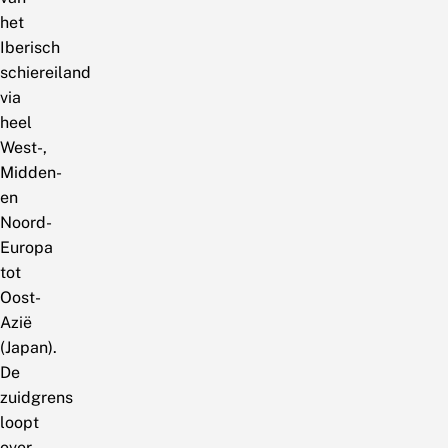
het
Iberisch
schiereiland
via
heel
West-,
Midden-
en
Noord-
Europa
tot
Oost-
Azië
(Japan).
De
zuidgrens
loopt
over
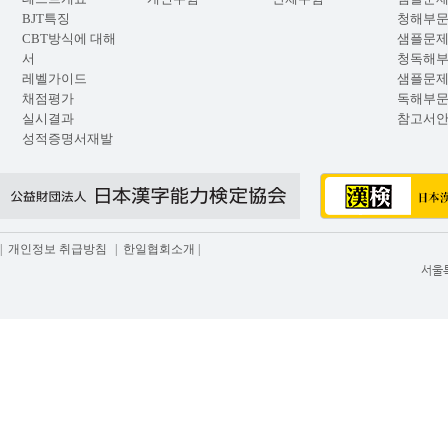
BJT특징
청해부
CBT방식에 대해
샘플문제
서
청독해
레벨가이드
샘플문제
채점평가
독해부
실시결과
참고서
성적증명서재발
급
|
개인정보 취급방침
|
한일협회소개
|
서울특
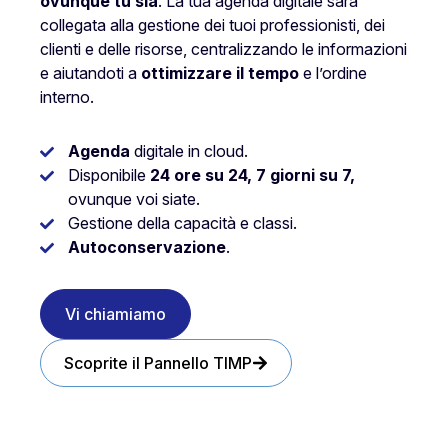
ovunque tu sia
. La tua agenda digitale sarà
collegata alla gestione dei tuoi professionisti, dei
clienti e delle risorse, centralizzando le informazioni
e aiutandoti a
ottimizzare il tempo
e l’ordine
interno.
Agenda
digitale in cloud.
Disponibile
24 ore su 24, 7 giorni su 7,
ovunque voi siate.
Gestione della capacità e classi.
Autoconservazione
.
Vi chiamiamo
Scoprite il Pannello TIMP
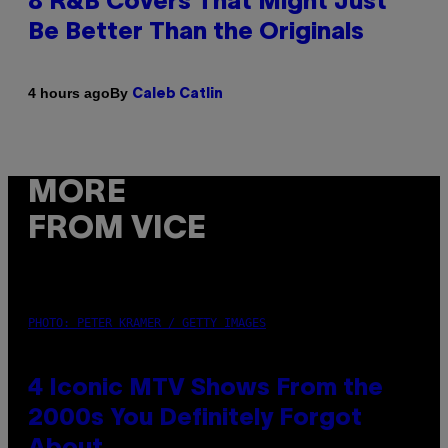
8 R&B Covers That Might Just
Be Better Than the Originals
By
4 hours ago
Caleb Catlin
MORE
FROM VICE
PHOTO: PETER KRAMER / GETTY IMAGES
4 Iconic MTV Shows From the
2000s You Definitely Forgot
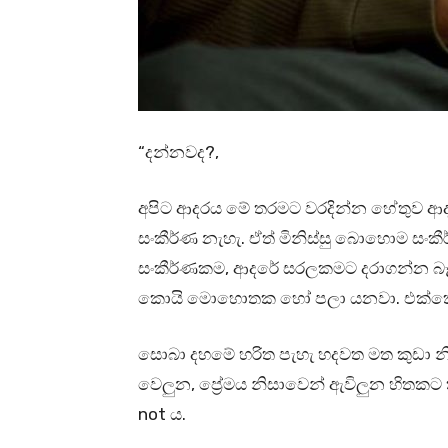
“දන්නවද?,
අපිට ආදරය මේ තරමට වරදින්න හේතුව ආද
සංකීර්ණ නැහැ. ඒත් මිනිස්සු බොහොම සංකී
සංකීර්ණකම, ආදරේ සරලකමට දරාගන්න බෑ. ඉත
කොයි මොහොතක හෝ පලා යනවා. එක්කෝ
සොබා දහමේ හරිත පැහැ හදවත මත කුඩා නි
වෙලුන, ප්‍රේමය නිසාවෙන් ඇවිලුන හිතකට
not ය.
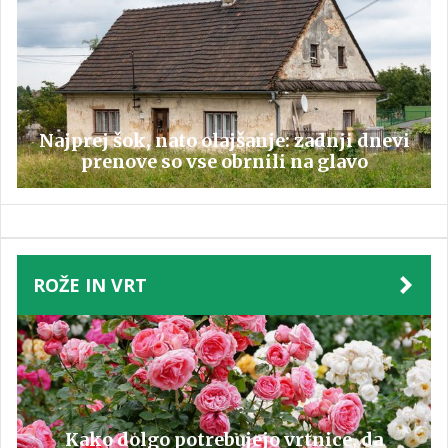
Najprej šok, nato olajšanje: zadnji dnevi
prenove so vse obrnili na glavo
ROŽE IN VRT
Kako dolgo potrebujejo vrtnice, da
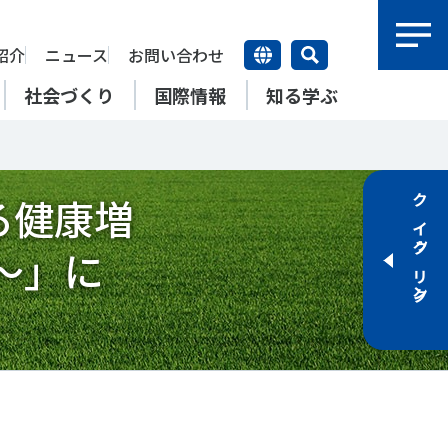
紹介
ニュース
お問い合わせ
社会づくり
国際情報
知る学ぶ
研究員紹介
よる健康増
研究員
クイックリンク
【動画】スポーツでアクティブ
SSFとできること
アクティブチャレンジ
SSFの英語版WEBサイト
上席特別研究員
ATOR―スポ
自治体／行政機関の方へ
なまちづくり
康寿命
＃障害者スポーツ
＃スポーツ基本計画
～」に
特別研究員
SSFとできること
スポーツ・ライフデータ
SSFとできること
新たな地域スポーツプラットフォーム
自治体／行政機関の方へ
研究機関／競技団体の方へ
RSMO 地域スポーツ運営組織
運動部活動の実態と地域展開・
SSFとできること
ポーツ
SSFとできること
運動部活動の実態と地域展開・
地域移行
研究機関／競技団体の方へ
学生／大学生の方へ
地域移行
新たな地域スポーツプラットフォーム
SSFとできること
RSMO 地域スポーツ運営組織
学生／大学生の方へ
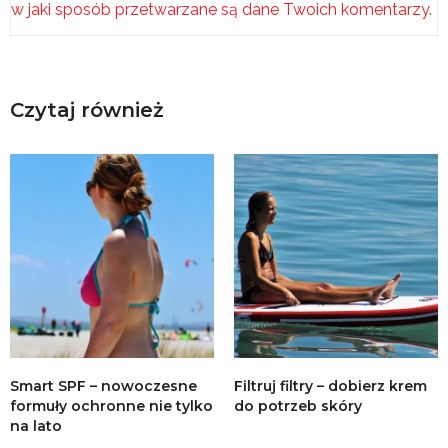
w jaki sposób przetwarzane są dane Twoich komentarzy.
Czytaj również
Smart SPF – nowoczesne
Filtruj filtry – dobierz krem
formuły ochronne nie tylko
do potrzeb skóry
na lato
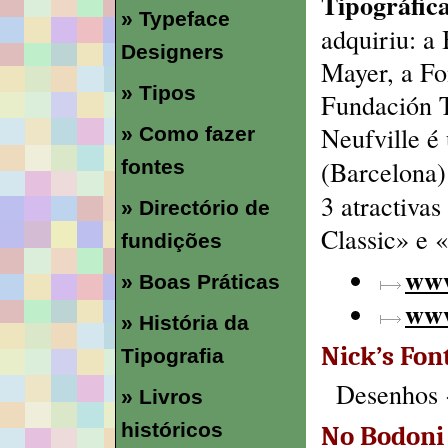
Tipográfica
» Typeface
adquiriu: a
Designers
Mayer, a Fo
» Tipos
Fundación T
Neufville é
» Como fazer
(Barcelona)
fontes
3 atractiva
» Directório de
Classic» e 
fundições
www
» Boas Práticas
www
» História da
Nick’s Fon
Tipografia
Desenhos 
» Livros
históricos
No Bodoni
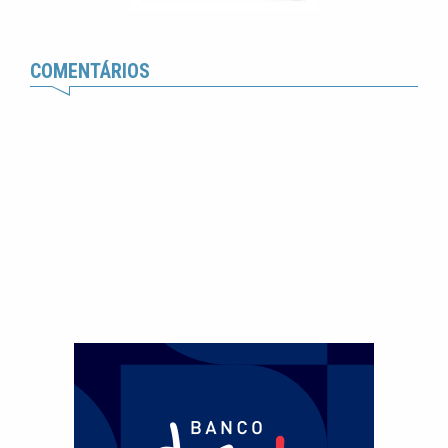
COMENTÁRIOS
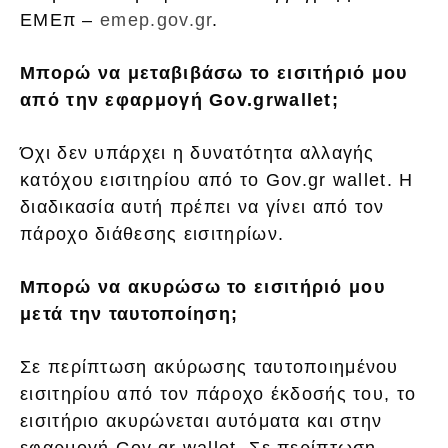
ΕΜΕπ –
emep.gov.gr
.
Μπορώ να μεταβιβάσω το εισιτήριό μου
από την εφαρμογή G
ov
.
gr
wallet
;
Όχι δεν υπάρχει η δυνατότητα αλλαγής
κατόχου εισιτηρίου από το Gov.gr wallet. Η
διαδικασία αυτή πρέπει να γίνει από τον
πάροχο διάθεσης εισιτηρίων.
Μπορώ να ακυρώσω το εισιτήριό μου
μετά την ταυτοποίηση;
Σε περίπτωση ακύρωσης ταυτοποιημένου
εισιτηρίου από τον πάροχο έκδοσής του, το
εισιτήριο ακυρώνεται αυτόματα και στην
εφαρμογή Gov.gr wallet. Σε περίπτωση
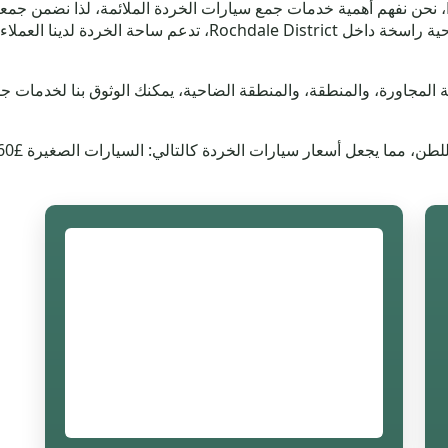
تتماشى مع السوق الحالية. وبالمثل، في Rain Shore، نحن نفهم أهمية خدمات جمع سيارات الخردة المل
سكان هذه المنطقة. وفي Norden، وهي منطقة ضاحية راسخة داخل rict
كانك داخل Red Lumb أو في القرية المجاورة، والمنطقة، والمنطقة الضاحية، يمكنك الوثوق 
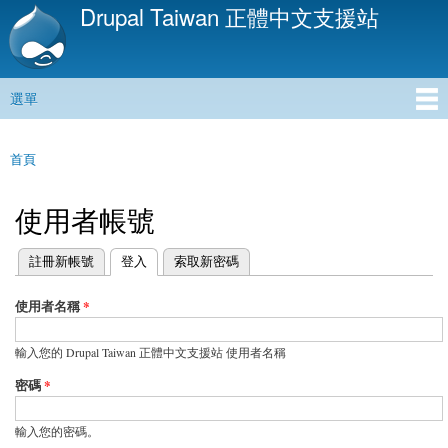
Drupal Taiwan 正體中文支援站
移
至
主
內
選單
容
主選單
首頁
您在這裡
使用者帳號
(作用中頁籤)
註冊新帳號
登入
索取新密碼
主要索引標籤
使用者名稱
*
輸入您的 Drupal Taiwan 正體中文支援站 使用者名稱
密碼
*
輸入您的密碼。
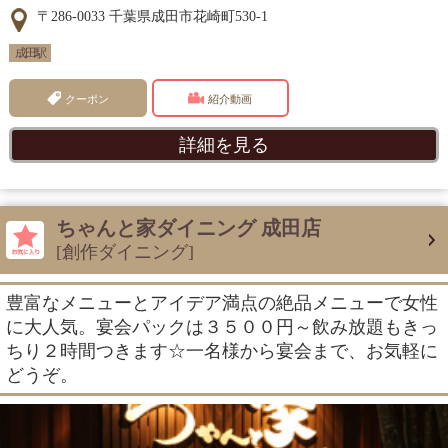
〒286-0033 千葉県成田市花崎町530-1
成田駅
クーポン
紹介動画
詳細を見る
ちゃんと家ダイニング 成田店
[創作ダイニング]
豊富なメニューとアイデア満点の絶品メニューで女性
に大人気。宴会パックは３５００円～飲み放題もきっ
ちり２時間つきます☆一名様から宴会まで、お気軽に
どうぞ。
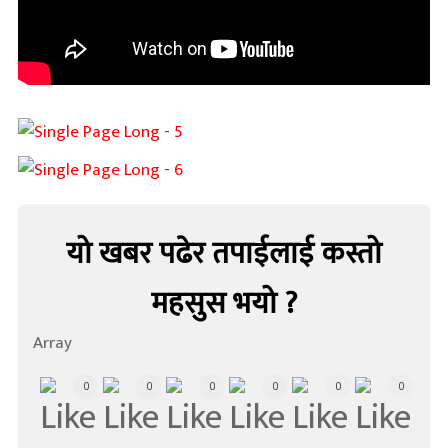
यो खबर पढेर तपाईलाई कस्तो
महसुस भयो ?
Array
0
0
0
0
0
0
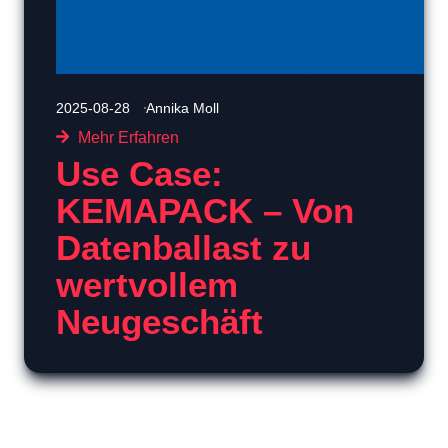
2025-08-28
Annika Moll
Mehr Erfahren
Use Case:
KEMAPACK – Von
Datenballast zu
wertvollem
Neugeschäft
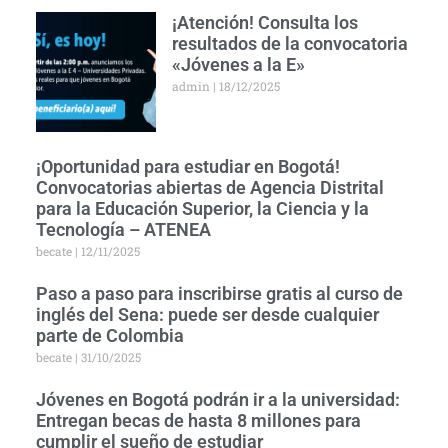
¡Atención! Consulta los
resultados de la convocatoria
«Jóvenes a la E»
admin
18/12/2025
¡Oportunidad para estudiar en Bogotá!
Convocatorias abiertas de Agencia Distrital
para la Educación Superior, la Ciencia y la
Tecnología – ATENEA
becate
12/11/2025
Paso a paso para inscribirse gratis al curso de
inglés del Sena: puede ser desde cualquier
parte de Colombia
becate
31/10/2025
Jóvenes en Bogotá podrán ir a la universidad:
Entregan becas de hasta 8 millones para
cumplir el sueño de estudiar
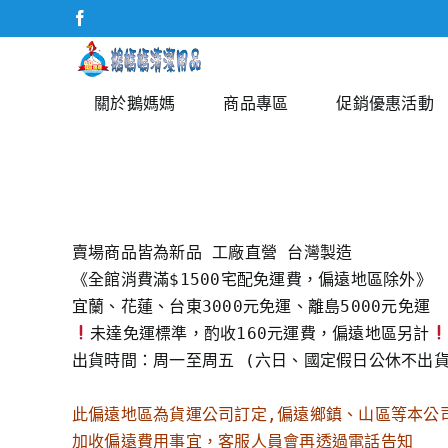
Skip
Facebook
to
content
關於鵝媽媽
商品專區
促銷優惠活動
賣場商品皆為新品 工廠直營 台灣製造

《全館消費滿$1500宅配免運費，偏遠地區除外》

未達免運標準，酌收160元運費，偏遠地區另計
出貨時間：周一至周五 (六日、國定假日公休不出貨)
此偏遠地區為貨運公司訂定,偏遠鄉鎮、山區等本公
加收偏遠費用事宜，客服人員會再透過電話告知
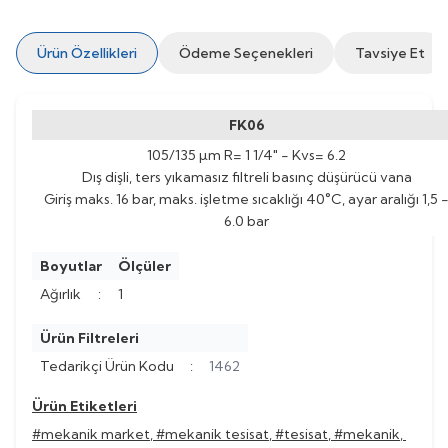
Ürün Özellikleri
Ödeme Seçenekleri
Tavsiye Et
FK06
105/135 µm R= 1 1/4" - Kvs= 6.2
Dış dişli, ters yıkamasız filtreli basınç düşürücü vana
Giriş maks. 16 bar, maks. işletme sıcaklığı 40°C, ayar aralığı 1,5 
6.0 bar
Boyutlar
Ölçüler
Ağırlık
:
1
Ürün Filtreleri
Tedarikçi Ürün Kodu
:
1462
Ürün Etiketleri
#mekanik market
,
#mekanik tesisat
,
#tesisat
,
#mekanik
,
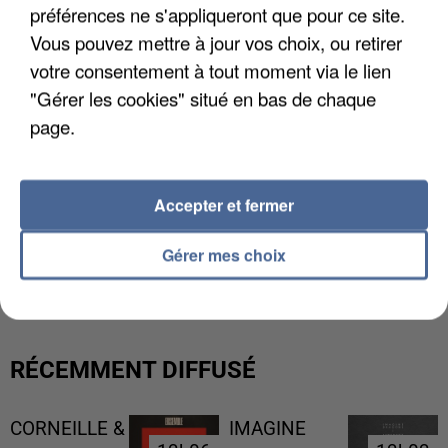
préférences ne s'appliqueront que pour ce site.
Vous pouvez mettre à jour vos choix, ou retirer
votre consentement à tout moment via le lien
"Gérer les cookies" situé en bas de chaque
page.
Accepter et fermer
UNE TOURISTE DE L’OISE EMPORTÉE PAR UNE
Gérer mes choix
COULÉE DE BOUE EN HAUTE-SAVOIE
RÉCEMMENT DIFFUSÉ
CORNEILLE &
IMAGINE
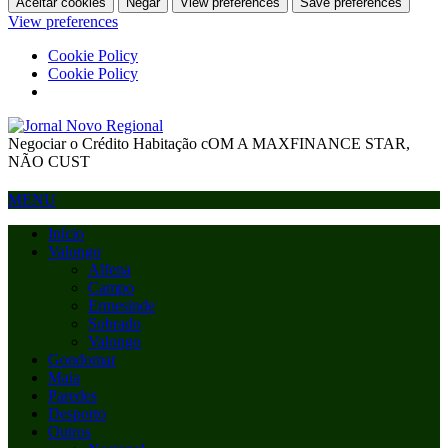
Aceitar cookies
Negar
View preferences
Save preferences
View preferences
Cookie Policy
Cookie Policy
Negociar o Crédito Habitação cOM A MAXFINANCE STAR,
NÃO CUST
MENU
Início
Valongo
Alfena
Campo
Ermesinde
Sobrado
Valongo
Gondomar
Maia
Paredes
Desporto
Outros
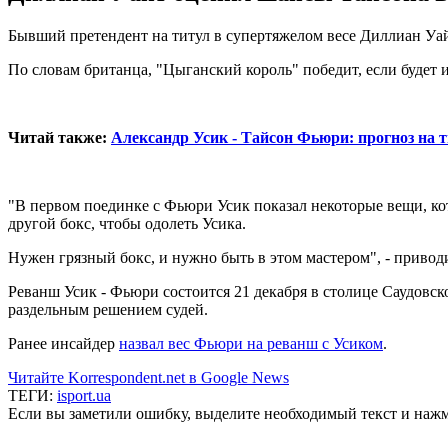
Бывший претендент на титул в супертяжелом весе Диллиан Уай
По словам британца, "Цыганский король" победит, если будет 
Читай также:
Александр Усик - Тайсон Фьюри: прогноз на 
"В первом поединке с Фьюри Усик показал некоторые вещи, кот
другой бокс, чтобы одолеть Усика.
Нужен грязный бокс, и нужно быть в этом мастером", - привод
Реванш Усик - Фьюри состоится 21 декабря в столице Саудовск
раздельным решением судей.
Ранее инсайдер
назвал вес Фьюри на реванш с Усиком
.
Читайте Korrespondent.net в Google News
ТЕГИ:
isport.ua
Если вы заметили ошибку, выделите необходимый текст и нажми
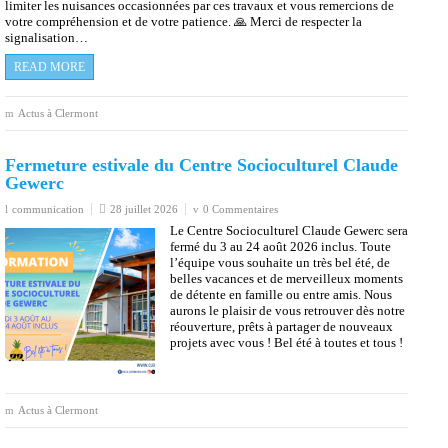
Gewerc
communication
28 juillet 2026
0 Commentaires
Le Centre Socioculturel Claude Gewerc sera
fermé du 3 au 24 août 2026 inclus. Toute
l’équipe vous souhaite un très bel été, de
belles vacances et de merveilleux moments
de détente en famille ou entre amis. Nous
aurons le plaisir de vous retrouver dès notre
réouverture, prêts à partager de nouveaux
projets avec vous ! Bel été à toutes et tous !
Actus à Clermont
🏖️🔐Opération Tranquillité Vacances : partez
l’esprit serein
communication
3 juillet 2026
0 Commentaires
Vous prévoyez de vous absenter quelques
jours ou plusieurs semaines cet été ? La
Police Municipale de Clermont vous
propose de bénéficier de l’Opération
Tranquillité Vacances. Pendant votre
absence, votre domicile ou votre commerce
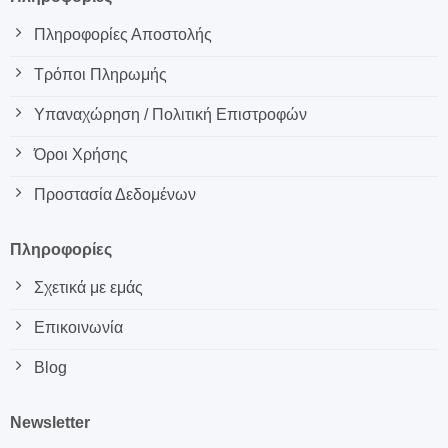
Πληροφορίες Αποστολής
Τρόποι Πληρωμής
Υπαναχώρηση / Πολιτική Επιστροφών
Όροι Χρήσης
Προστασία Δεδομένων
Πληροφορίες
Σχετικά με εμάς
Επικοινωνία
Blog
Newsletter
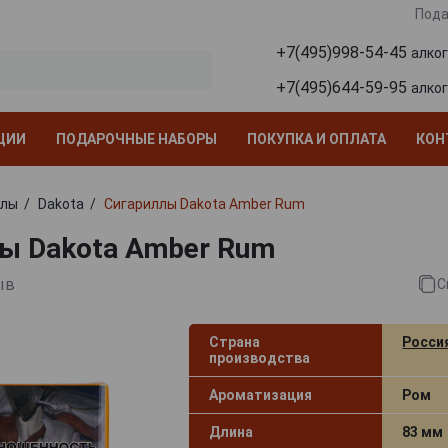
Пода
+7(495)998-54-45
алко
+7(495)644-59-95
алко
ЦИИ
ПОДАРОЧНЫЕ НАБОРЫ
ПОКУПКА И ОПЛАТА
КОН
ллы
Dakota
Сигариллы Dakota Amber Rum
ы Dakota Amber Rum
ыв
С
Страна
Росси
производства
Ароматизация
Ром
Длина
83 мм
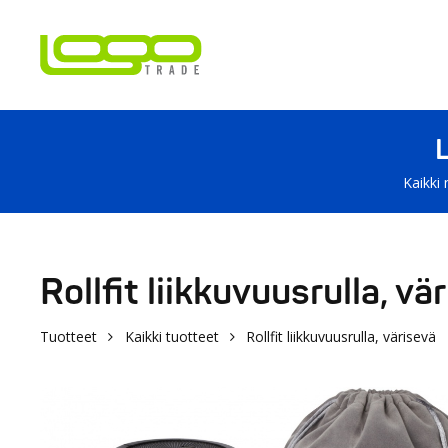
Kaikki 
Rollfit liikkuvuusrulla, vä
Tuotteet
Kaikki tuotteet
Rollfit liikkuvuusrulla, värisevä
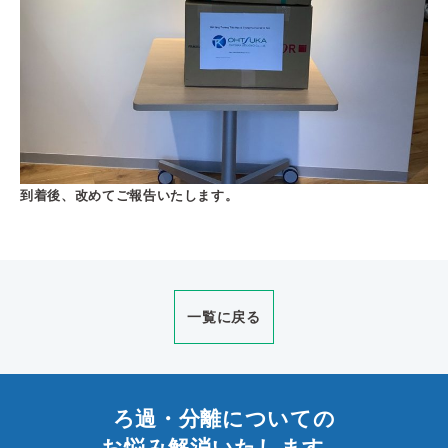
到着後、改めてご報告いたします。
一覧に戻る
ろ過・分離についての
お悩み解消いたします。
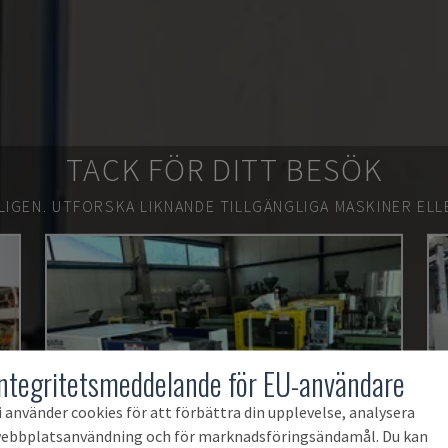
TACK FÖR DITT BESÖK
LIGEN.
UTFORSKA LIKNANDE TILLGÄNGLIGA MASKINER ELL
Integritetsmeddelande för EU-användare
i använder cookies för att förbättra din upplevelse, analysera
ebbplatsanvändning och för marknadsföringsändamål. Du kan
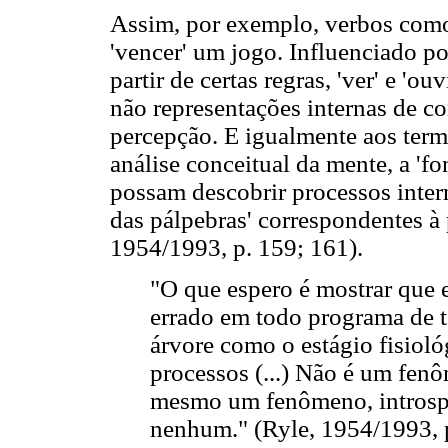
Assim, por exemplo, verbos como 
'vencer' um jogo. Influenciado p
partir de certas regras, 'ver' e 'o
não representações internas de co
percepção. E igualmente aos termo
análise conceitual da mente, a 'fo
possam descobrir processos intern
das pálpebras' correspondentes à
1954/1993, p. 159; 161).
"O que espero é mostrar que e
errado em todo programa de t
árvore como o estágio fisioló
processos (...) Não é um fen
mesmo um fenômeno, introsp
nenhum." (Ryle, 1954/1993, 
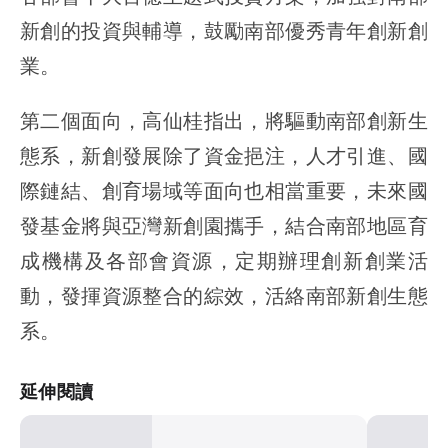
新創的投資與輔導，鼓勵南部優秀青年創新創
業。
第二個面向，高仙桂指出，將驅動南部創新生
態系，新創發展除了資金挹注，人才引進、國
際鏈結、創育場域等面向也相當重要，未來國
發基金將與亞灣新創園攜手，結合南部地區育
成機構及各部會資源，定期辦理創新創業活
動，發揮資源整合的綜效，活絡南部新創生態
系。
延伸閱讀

=== What is being asked ===
Scan the entries and show every line in which the word "Μπορώ" is found.

=== Result below ===
Μπορώ να μεταβιβάσω το εισιτήριό μου
Μπορώ να ακυρώσω το εισιτήριό μου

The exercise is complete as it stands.